Exercise directions: Please copy every line from the following entries in which the word "modèles" appears.

Dataset entries
━━━━━━━━━━

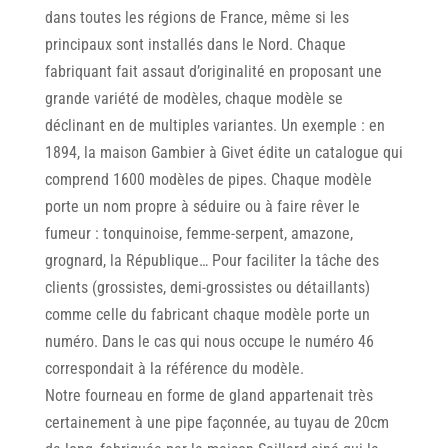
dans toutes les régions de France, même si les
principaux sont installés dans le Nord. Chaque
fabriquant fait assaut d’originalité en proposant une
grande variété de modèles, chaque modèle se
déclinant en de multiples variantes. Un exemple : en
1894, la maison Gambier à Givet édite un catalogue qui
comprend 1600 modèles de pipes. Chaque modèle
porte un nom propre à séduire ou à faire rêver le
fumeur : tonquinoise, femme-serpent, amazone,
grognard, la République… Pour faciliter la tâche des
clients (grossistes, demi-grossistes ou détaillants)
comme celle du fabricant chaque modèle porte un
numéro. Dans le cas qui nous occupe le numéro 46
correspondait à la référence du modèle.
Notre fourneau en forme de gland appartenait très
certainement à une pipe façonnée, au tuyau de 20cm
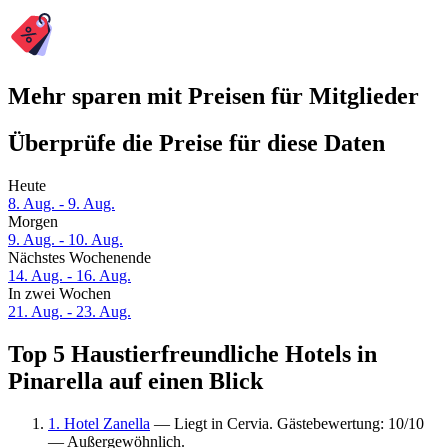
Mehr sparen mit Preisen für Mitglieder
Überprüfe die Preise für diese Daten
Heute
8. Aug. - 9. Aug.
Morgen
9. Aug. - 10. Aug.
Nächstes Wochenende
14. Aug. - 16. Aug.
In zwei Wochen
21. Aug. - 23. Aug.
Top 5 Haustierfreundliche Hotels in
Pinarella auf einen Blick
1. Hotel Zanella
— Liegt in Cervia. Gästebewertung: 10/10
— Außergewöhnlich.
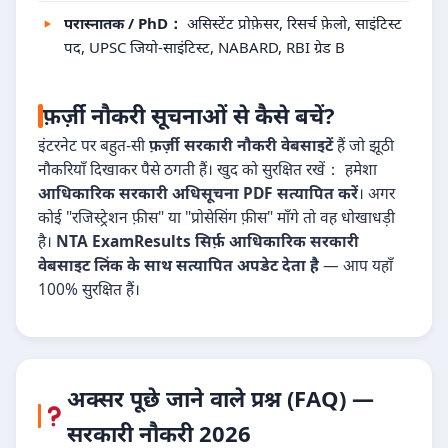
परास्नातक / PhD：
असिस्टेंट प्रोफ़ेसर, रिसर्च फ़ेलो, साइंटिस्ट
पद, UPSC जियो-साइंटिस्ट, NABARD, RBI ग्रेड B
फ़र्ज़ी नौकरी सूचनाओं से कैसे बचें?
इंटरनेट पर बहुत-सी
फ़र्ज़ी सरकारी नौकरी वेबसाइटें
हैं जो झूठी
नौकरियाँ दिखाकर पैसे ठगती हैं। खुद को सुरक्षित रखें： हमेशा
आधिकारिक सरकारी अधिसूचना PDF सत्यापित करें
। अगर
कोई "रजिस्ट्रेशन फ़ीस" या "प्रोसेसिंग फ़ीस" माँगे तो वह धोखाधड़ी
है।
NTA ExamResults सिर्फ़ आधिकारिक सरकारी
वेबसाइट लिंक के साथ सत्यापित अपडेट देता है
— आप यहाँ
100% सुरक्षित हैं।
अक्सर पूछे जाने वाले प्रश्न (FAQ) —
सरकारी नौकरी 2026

━━━━━━━━━━

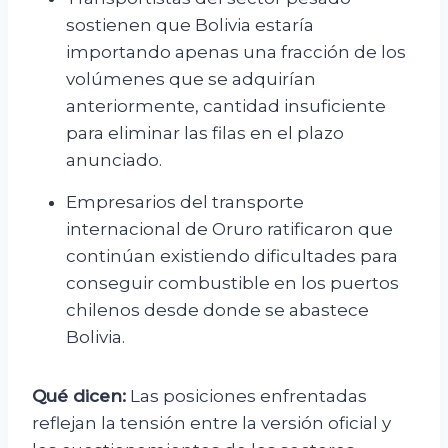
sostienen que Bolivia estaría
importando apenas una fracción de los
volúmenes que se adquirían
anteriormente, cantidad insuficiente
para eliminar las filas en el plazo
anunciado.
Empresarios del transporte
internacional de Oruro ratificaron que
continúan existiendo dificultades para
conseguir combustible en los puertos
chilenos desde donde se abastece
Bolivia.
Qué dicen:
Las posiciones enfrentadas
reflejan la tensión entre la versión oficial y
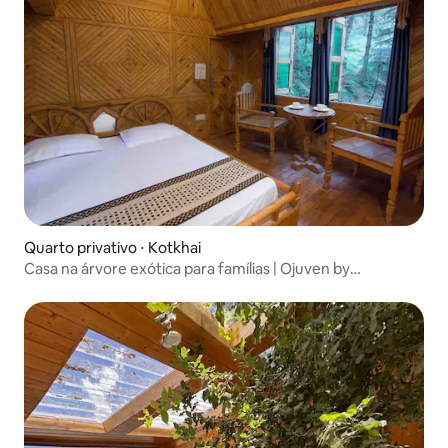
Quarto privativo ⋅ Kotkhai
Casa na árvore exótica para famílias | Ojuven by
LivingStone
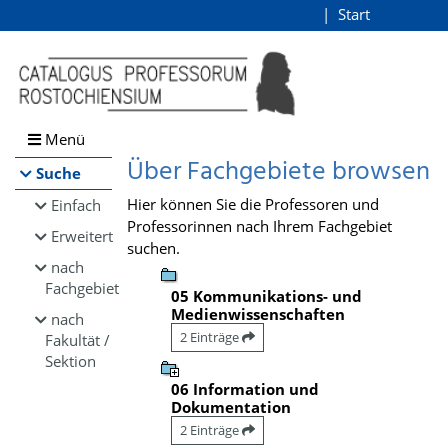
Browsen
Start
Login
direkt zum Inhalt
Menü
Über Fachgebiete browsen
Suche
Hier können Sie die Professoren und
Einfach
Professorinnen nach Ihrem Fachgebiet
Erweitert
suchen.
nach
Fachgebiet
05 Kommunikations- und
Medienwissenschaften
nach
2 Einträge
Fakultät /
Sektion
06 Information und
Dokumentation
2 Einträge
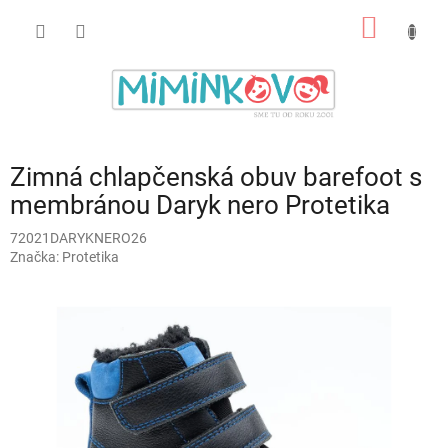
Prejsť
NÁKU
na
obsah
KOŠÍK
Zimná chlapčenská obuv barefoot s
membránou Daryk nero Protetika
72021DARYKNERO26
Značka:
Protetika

━━━━━━━━━━

Result:
grande variété de modèles, chaque modèle se
comprend 1600 modèles de pipes. Chaque modèle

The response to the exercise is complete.